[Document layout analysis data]
▼▼▼

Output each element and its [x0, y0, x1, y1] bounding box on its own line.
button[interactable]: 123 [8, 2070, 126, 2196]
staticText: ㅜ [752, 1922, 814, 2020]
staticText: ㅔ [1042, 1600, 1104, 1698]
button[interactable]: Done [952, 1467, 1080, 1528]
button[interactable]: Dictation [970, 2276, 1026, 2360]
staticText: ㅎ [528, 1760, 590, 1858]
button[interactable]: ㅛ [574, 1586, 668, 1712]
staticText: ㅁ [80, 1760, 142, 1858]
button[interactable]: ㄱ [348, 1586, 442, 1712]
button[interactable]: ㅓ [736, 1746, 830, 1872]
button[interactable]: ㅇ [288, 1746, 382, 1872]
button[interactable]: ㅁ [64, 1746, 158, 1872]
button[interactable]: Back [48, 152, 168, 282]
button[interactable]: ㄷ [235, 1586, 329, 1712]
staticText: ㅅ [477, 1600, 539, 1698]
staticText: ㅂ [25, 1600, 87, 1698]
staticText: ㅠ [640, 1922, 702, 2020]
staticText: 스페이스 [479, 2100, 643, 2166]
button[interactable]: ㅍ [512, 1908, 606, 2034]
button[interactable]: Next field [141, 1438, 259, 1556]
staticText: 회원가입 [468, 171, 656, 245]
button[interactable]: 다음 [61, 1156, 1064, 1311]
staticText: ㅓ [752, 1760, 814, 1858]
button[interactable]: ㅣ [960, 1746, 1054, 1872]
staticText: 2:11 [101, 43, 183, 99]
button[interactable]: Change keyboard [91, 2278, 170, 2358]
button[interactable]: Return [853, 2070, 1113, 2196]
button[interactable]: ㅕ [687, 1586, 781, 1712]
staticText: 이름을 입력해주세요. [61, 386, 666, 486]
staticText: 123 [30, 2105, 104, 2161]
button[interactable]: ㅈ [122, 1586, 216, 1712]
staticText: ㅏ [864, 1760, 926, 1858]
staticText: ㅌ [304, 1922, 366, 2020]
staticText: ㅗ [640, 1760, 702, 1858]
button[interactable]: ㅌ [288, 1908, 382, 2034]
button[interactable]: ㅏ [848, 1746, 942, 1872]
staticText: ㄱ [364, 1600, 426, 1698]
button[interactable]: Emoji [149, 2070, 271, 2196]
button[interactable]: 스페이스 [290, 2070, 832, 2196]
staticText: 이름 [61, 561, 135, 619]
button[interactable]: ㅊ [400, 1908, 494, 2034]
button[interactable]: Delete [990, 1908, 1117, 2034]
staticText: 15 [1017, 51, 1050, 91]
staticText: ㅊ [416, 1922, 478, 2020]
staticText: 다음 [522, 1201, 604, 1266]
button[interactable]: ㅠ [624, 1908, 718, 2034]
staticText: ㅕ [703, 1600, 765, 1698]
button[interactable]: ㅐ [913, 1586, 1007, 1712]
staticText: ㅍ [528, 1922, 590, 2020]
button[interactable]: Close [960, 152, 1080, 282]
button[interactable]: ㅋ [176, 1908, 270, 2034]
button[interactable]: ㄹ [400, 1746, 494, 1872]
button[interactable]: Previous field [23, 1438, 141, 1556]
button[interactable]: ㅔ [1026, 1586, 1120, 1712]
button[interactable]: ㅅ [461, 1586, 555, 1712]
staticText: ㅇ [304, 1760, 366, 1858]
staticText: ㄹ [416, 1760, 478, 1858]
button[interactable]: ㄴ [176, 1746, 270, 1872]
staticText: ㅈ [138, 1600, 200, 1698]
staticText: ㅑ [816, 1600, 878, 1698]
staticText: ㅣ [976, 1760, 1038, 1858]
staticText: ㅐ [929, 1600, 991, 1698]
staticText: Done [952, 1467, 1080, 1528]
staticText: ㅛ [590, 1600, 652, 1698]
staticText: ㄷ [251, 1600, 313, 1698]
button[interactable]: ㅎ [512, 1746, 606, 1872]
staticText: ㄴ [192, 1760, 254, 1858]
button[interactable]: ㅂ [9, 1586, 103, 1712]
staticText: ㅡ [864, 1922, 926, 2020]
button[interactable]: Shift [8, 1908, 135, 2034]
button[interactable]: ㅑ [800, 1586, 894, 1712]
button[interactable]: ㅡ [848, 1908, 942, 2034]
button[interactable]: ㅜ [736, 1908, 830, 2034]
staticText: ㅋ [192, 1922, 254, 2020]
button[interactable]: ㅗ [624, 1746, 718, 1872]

▲▲▲

EXERCISE PROMPT:
Print the records above exactly as written.

RESULT OF THE TASK:
Output each element and its [x0, y0, x1, y1] bounding box on its own line.
button[interactable]: 123 [8, 2070, 126, 2196]
staticText: ㅜ [752, 1922, 814, 2020]
staticText: ㅔ [1042, 1600, 1104, 1698]
button[interactable]: Done [952, 1467, 1080, 1528]
button[interactable]: Dictation [970, 2276, 1026, 2360]
staticText: ㅎ [528, 1760, 590, 1858]
button[interactable]: ㅛ [574, 1586, 668, 1712]
staticText: ㅁ [80, 1760, 142, 1858]
button[interactable]: ㄱ [348, 1586, 442, 1712]
button[interactable]: ㅓ [736, 1746, 830, 1872]
button[interactable]: ㅇ [288, 1746, 382, 1872]
button[interactable]: ㅁ [64, 1746, 158, 1872]
button[interactable]: Back [48, 152, 168, 282]
button[interactable]: ㄷ [235, 1586, 329, 1712]
staticText: ㅅ [477, 1600, 539, 1698]
staticText: ㅂ [25, 1600, 87, 1698]
staticText: ㅠ [640, 1922, 702, 2020]
staticText: 스페이스 [479, 2100, 643, 2166]
button[interactable]: ㅍ [512, 1908, 606, 2034]
button[interactable]: Next field [141, 1438, 259, 1556]
staticText: 회원가입 [468, 171, 656, 245]
button[interactable]: 다음 [61, 1156, 1064, 1311]
staticText: ㅓ [752, 1760, 814, 1858]
button[interactable]: ㅣ [960, 1746, 1054, 1872]
staticText: 2:11 [101, 43, 183, 99]
button[interactable]: Change keyboard [91, 2278, 170, 2358]
button[interactable]: Return [853, 2070, 1113, 2196]
button[interactable]: ㅕ [687, 1586, 781, 1712]
staticText: 이름을 입력해주세요. [61, 386, 666, 486]
staticText: 123 [30, 2105, 104, 2161]
button[interactable]: ㅈ [122, 1586, 216, 1712]
staticText: ㅏ [864, 1760, 926, 1858]
staticText: ㅌ [304, 1922, 366, 2020]
staticText: ㅗ [640, 1760, 702, 1858]
button[interactable]: ㅌ [288, 1908, 382, 2034]
button[interactable]: ㅏ [848, 1746, 942, 1872]
staticText: ㄱ [364, 1600, 426, 1698]
button[interactable]: Emoji [149, 2070, 271, 2196]
button[interactable]: 스페이스 [290, 2070, 832, 2196]
staticText: 이름 [61, 561, 135, 619]
button[interactable]: ㅊ [400, 1908, 494, 2034]
button[interactable]: Delete [990, 1908, 1117, 2034]
staticText: 15 [1017, 51, 1050, 91]
staticText: ㅊ [416, 1922, 478, 2020]
staticText: 다음 [522, 1201, 604, 1266]
button[interactable]: ㅠ [624, 1908, 718, 2034]
staticText: ㅕ [703, 1600, 765, 1698]
button[interactable]: ㅐ [913, 1586, 1007, 1712]
staticText: ㅍ [528, 1922, 590, 2020]
button[interactable]: Close [960, 152, 1080, 282]
button[interactable]: ㅋ [176, 1908, 270, 2034]
button[interactable]: ㄹ [400, 1746, 494, 1872]
button[interactable]: Previous field [23, 1438, 141, 1556]
button[interactable]: ㅔ [1026, 1586, 1120, 1712]
button[interactable]: ㅅ [461, 1586, 555, 1712]
staticText: ㅇ [304, 1760, 366, 1858]
staticText: ㄹ [416, 1760, 478, 1858]
button[interactable]: ㄴ [176, 1746, 270, 1872]
staticText: ㅈ [138, 1600, 200, 1698]
staticText: ㅑ [816, 1600, 878, 1698]
staticText: ㅣ [976, 1760, 1038, 1858]
staticText: ㅐ [929, 1600, 991, 1698]
staticText: Done [952, 1467, 1080, 1528]
staticText: ㅛ [590, 1600, 652, 1698]
staticText: ㄷ [251, 1600, 313, 1698]
button[interactable]: ㅎ [512, 1746, 606, 1872]
staticText: ㄴ [192, 1760, 254, 1858]
button[interactable]: ㅂ [9, 1586, 103, 1712]
staticText: ㅡ [864, 1922, 926, 2020]
button[interactable]: Shift [8, 1908, 135, 2034]
button[interactable]: ㅑ [800, 1586, 894, 1712]
button[interactable]: ㅡ [848, 1908, 942, 2034]
button[interactable]: ㅜ [736, 1908, 830, 2034]
staticText: ㅋ [192, 1922, 254, 2020]
button[interactable]: ㅗ [624, 1746, 718, 1872]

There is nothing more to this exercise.